What needs to be done:
From the listing below, please restate exactly the lines beginning at the one with "poddać go naprawie, pracy lakierniczej i" and ending at the one with "Читання художніх творів англійською –", both included, and skip the pictures.

· · · · ·

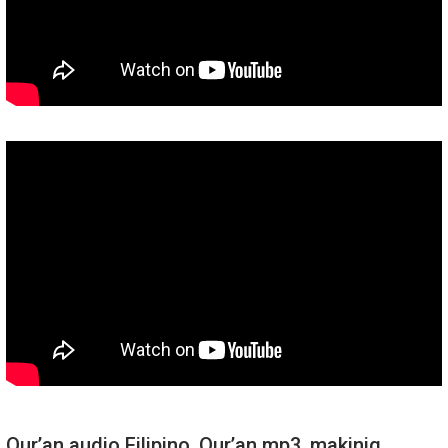
Qur’an audio Filipino, Qur’an mp3, makinig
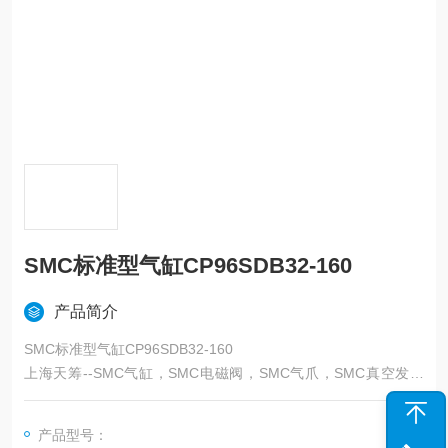
SMC标准型气缸CP96SDB32-160
产品简介
SMC标准型气缸CP96SDB32-160
上海天筹--SMC气缸，SMC电磁阀，SMC气爪，SMC真空发生
器,SMC过滤器，SMC吸盘，SMC减压阀，SMC油雾器，SMC接
头，SMC气管，SMC消声器，SMC压力表，SMC气缸，SMC传
产品型号：
感器，SMC磁性开关，SMC压力开关,SMC,日本SMC——上海天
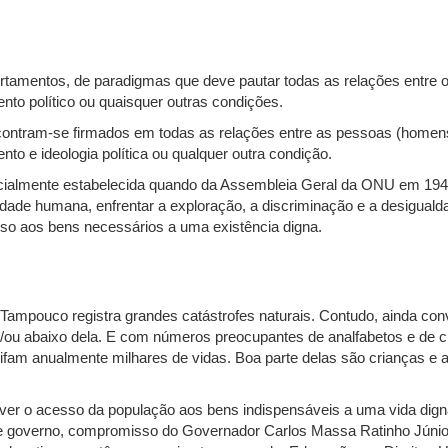
rtamentos, de paradigmas que deve pautar todas as relações entre o
ento político ou quaisquer outras condições.
tram-se firmados em todas as relações entre as pessoas (homens e
nto e ideologia política ou qualquer outra condição.
ficialmente estabelecida quando da Assembleia Geral da ONU em 194
idade humana, enfrentar a exploração, a discriminação e a desigualda
o aos bens necessários a uma existência digna.
. Tampouco registra grandes catástrofes naturais. Contudo, ainda c
/ou abaixo dela. E com números preocupantes de analfabetos e de ci
ifam anualmente milhares de vidas. Boa parte delas são crianças e
rover o acesso da população aos bens indispensáveis a uma vida di
e governo, compromisso do Governador Carlos Massa Ratinho Júnior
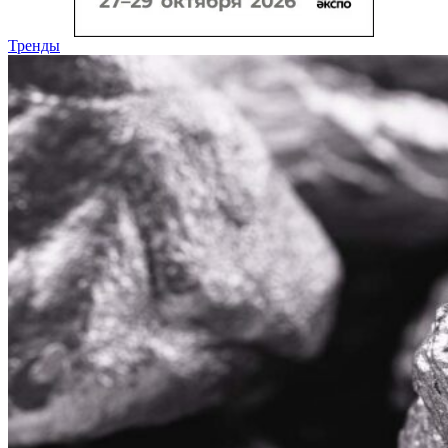
Тренды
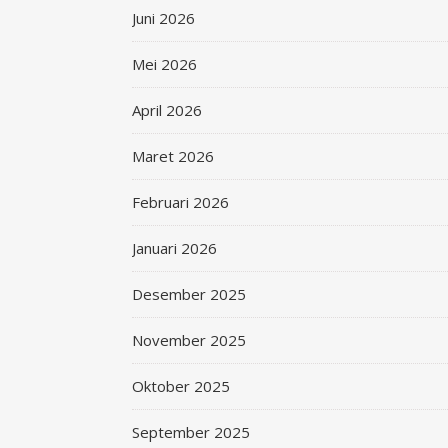
Juni 2026
Mei 2026
April 2026
Maret 2026
Februari 2026
Januari 2026
Desember 2025
November 2025
Oktober 2025
September 2025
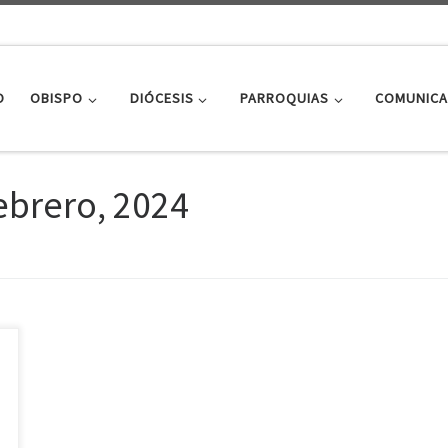
O
OBISPO
DIÓCESIS
PARROQUIAS
COMUNICA
ebrero, 2024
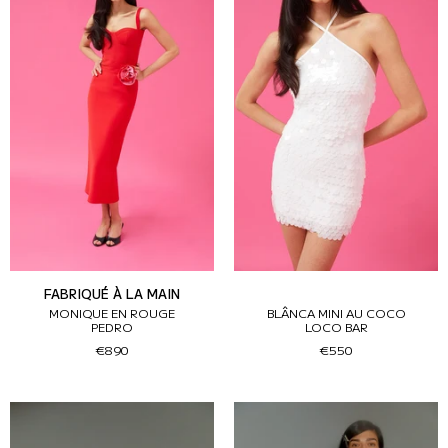
FABRIQUÉ À LA MAIN
MONIQUE EN ROUGE
BLÂNCA MINI AU COCO
PEDRO
LOCO BAR
€890
€550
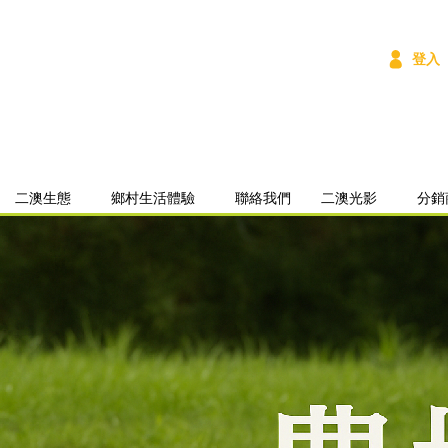
登入
二澳生態
鄉村生活體驗
聯絡我們
二澳光影
分銷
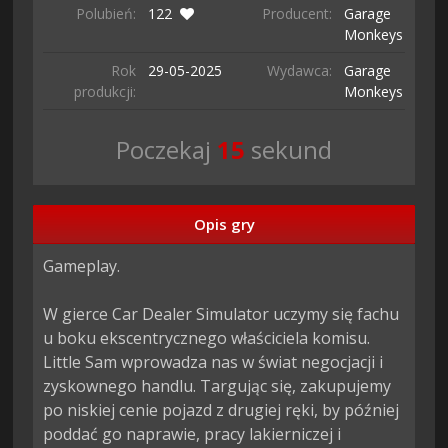
Polubień:
122
Producent:
Garage
Monkeys
Rok
29-05-
2025
Wydawca:
Garage
produkcji:
Monkeys
Poczekaj
14
sekund
Opis gry
Gameplay.

W gierce Car Dealer Simulator uczymy się fachu 
u boku ekscentrycznego właściciela komisu. 
Little Sam wprowadza nas w świat negocjacji i 
zyskownego handlu. Targując się, zakupujemy 
po niskiej cenie pojazd z drugiej ręki, by później 
poddać go naprawie, pracy lakierniczej i 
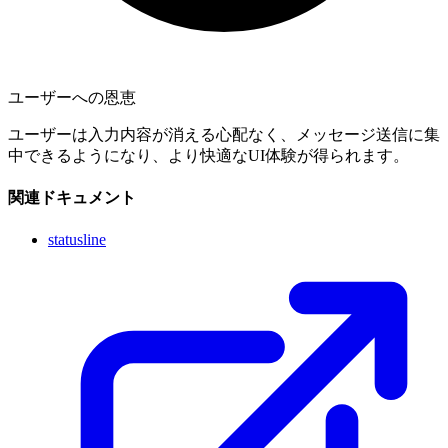
ユーザーへの恩恵
ユーザーは入力内容が消える心配なく、メッセージ送信に集
中できるようになり、より快適なUI体験が得られます。
関連ドキュメント
statusline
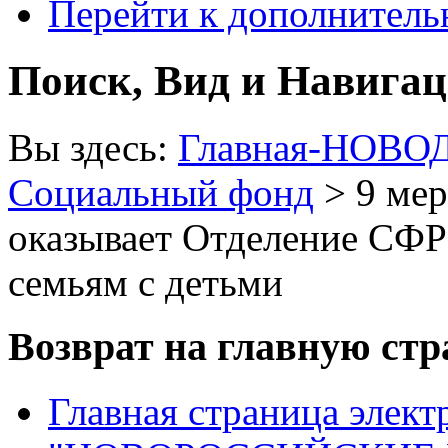
Перейти к дополнител
Поиск, Вид и Навига
Вы здесь:
Главная-НОВО
Социальный фонд
> 9 мер
оказывает Отделение СФР
семьям с детьми
Возврат на главную ст
Главная страница элект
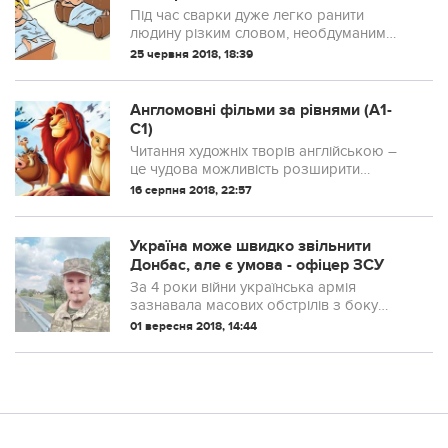
Під час сварки дуже легко ранити
людину різким словом, необдуманим
вчинком. Однак прихована образа може
25 червня 2018, 18:39
ще довго жити в серці партнера,
ускладнюючи взаєморозуміння між
вами.
Англомовні фільми за рівнями (A1-
C1)
Читання художніх творів англійською –
це чудова можливість розширити
словниковий запас і потренувати зорову
16 серпня 2018, 22:57
память.
Україна може швидко звільнити
Донбас, але є умова - офіцер ЗСУ
За 4 роки війни українська армія
зазнавала масових обстрілів з боку
терористів, бійці потрапляли в полон, з
01 вересня 2018, 14:44
них по-звірячому знущалися і
намагалися зламати їхній бойовий дух.
Але все змін...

· · · · ·

Exercise answer:
poddać go naprawie, pracy lakierniczej i 
ユーザーへの恩恵
ユーザーは入力内容が消える心配なく、メッセージ送信に集
中できるようになり、より快適なUI体験が得られます。
関連ドキュメント
statusline
Перейти к дополнител
Поиск, Вид и Навига
Вы здесь:
Главная-НОВО
Социальный фонд
> 9 мер
оказывает Отделение СФР
семьям с детьми
Возврат на главную ст
Главная страница элект
Під час сварки дуже легко ранити
людину різким словом, необдуманим
вчинком. Однак прихована образа може
25 червня 2018, 18:39
ще довго жити в серці партнера,
ускладнюючи взаєморозуміння між
вами.
Англомовні фільми за рівнями (A1-
C1)
Читання художніх творів англійською –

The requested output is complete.